Getting to the Art of the matter! New scanner helps spot fakes with 12-hour-probing
A scanning device that can help spot fake paintings is being put to work at the National Museum in Kraków.
The Spectrometer, worth 1,150 million złoty, scans a picture for 12 hours during which a list of elements found in the work is obtained, allowing conservators to determine, among other things, the type of pigments used to create the image.
It also shows how the artist created the work and, crucially, whether the image is authentic or was later retouched or corrupted, reports the online science portal Nauka w Polsce.
Katarzyna Novljakovic, head of conservation at the Princes Czartoryski Museum, which is part of the National Museum in Kraków said: "Modern laboratory tests are non-intrusive tests which allow for very accurate analysis of the image.

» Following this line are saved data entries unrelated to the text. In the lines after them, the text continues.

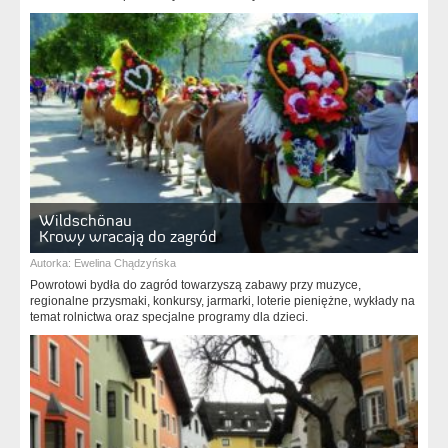
Wildschönau
Krowy wracają do zagród
Autorka:
Ewelina Chądzyńska
Powrotowi bydła do zagród towarzyszą zabawy przy muzyce,
regionalne przysmaki, konkursy, jarmarki, loterie pieniężne, wykłady na
temat rolnictwa oraz specjalne programy dla dzieci.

“Not only with its state of preservation, but also with the technological construction and materials used."
Painting forgeries are surprisingly common in the art world. Museums are not immune; for them fake art can be an expensive mistake.
Last year, it emerged that more than half the art at the Musée Terrus, a small museum in southern France, was forged. The paintings had cost around 160,000 euros.

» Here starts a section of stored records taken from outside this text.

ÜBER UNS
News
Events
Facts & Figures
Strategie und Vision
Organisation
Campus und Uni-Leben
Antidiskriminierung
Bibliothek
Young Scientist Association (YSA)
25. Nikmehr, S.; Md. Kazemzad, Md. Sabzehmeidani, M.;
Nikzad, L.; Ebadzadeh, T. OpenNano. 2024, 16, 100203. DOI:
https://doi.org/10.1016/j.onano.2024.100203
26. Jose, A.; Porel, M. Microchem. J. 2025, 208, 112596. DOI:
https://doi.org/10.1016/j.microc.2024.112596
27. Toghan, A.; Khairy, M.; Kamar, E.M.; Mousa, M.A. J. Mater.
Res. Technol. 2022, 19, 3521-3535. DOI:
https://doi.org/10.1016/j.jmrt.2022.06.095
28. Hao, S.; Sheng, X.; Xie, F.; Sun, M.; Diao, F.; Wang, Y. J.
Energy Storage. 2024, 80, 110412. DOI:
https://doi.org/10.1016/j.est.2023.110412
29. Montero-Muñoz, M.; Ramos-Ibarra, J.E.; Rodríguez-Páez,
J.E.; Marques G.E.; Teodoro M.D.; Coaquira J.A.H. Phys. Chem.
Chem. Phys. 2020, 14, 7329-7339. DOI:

Long the domain of forgery experts, art dealers and museums are increasingly turning to science to check whether a painting is fake.
In addition to paintings, the new spectrometer at the Princes Czartoryski Museum can scan other flat artefacts, just as coins, weapons and small sculptures.

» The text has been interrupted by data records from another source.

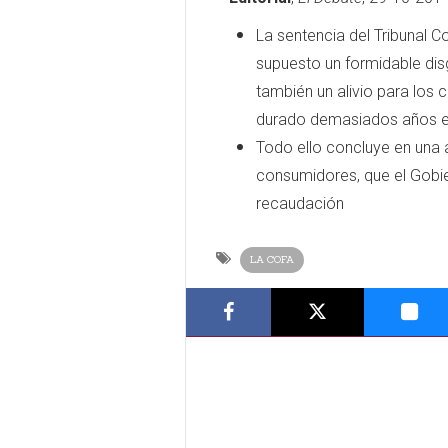
La sentencia del Tribunal Co
supuesto un formidable disg
también un alivio para los 
durado demasiados años e i
Todo ello concluye en una 
consumidores, que el Gob
recaudación
LA COFA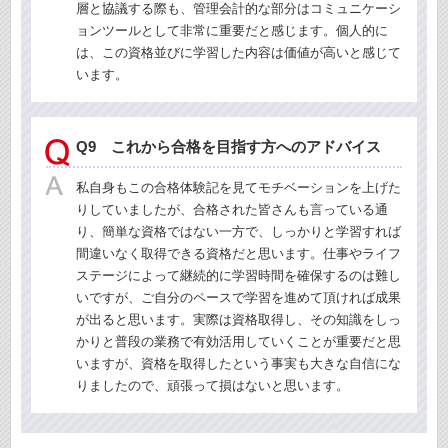
層と協議する際も、管理会計的な部分はコミュニケーシ
ョンツールとして非常に重要だと感じます。個人的に
は、この資格並びに学習した内容は価値が高いと感じて
います。
Q9 これから合格を目指す方へのアドバイス
私自身もこの合格体験記を見てモチベーションを上げた
りしていましたが、合格された皆さんも言っている通
り、簡単な資格ではない一方で、しっかりと学習すれば
間違いなく取得できる資格だと思います。仕事やライフ
ステージによって継続的に学習時間を確保するのは難し
いですが、ご自分のペースで学習を進めて頂ければ成果
が出ると思います。実際は資格取得し、その知識をしっ
かりと普段の業務で有効活用していくことが重要だと思
いますが、資格を取得したという事実も大きな自信にな
りましたので、頑張って損はないと思います。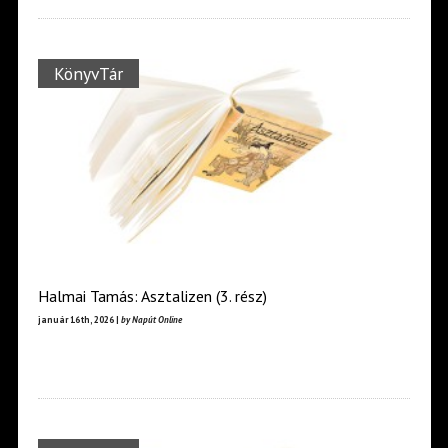
KönyvTár
Halmai Tamás: Asztalizen (3. rész)
január 16th, 2026 |
by Napút Online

This process offers a valuable insight into when the object was made.
For example, if a painting contains pigments that did not exist until centuries later, it is likely to be a forgery or to have been altered in some way.
Crucially, this method is non-invasive, preventing damage to the works of art.
The spectrometer will be put to work at the Museum’s Laboratory of Analysis and Non-Destructive Testing of Objects (LANBOZ).
The first and best-equipped laboratory of this kind in Poland, it examines around 200 works of art per year using non-invasive methods.
The device has already been used to examine works from the Princes Czartoryski Museum’s collection, including Gustav Klimt’s "Judith with the head of Holofernes".